The by-products: drinking water, food and cooling
OTEC plants are able to produce a number of synergistic products beside the electricity. Desalinated fresh water is one of them – and the amounts can be substantial. Actually, an OTEC plant would likely be able to supply as many people with drinking water as with electricity. This is an important benefit, since water security often is a problem in tropical regions.
Once the cool deep water has been brought to the surface, it can be used for other purposes as well before being returned to the sea. To provide cooling, for instance – or to supply fish farming or microalgae culturing with nutrients. Since the deep sea water is free from pathogens and rich in nutrients and minerals, it makes sense to combine the power plants with aquaculture facilites. If the nutrients are not used purposely, the water might instead cause an unintended eutrophication of upper layers when it is released.
Continous power in pace with demand
Unlike many other renewable energy sources, OTEC is not intermittent but has potential to provide baseload electricity, day and night and year-round. The ocean serves as a levelling power storage facility, making the Sun’s energy available regardless of current weather conditions. This is a major advantage in comparison with solar cells, for instance. OTEC is actually most efficient at the same time that the electricity demand peaks – in the summer, when more air conditioning and cooling is needed.

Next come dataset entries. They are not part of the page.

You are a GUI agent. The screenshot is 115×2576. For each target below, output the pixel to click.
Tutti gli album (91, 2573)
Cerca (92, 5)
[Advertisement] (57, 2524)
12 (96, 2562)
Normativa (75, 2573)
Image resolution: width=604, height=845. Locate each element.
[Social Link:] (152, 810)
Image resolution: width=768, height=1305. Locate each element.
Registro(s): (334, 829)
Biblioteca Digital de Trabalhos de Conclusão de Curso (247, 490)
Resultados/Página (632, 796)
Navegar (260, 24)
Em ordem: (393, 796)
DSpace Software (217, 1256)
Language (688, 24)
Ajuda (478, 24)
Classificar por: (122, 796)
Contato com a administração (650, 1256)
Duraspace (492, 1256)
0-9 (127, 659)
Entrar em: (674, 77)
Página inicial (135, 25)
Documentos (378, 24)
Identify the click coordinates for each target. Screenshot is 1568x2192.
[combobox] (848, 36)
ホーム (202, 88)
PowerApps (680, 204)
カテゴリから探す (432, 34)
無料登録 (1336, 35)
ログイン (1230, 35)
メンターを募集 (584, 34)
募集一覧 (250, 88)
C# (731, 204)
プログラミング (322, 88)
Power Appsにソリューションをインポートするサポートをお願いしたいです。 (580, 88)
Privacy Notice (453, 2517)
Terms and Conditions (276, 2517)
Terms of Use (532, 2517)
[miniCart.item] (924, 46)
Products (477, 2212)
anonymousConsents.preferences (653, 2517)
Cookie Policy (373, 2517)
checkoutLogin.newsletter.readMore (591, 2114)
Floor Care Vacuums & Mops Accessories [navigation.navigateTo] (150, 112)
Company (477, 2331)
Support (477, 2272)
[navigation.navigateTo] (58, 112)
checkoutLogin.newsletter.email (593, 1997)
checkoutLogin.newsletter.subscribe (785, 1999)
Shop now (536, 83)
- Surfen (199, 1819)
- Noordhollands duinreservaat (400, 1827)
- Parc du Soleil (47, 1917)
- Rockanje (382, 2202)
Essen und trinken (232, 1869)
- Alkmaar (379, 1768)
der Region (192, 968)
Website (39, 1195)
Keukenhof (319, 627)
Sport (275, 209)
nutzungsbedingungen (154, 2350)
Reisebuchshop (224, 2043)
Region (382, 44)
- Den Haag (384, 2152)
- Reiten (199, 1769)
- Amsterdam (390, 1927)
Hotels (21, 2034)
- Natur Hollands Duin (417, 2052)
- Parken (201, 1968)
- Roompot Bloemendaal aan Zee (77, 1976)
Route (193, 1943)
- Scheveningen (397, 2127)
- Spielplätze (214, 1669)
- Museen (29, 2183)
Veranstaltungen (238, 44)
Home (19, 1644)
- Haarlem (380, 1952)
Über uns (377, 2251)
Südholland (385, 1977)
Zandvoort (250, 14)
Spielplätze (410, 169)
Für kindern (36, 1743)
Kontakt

Of course there are hurdles to overcome, as well – such as the sheer volume of water to bring up from the depths. A larger 100 MW facility may require a pipe with a diameter of 10 meters to reach a depth of a kilometer, while withstanding the aggressive conditions in the water. And the heat exchangers need to be dimensioned accordingly.
If these difficulties can be overcome, OTEC has a very large resource potential. More studies are needed to determine just how much power could be produced without beginning to affect the heat structure and currents of the oceans – but according to simulations, at least half of the current global energy demand could be met with no harm caused.
Future large-scale facilities might look like archipelagos of floating islands, where OTEC plants are combined with aquacultures, greenhouses and additional wind, wave and solar power generators helping to power the OTEC pumps.
OTEC is still an expensive technology in its infancy. It has to be developed further before it will be able to compete with the more established renewable energy technologies. Nevertheless, the large potential, the baseload capability and the possible synergies make a strong case for it. We are likely to see more and more small scale facilities pop up in the tropics in the years to come; it will be a chance for the technology to prove its worth.
The article was published in March 2016.